Agile Process: Finalize the Architecture and Grow Slowly

Learn how to improve upon referential architecture and about the importance of strategies for slow and steady team building.

Finalizing the architecture

After the referential implementation is complete, the starting team often has a lot of ideas about what should be improved and how to develop not only a really good solution but also the world’s best architecture. We have to balance the following arguments and decide how good will be good enough for our architecture.

Arguments worth considering

  • Everybody would be proud to call their own architecture the best that has ever been developed, but the domain teams won’t profit from unnecessary flexibility.
  • If the rest of the team has already been assembled, all the other project members are probably waiting to start their work. They probably won’t be able to contribute a lot to the discussion because they do not know much about the architecture built so far; therefore, they don’t know if they need a better one. They will, though, probably be afraid to start developing if the architecture is not stable (or finalized).
  • The customer is more interested in functionality than in how great the architecture is, mainly because they will neither see the architecture nor directly benefit from it.

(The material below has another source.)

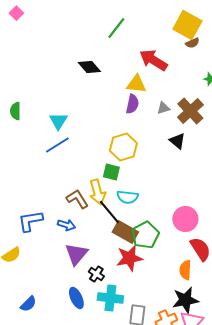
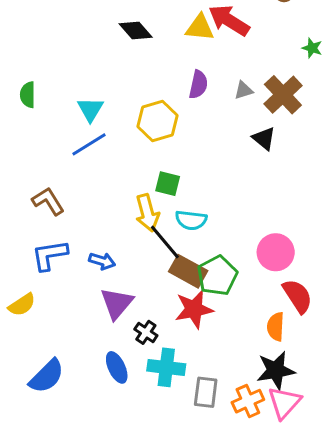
yellow triangle: (136, 84) -> (200, 28), moved
yellow hexagon: (123, 147) -> (158, 121), moved
brown L-shape: (77, 199) -> (48, 201), moved
blue semicircle: (28, 304) -> (47, 376), size x1.5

Although all these arguments should be respected, the customer’s lines of reasoning carry the most weight. This does not mean that we should never build anything in our system that is not directly visible to the customer, but rather that we should only build it when it is needed in the development of some functionality.

Fear of change

Allowing the architecture to improve can also provide a psychological problem. Developers tend to refuse to use something that is not yet finalized. They fear that all their effort will be thrown out if the architecture changes. On the other hand, the team cannot yet judge how much it might benefit from shaping the architecture itself.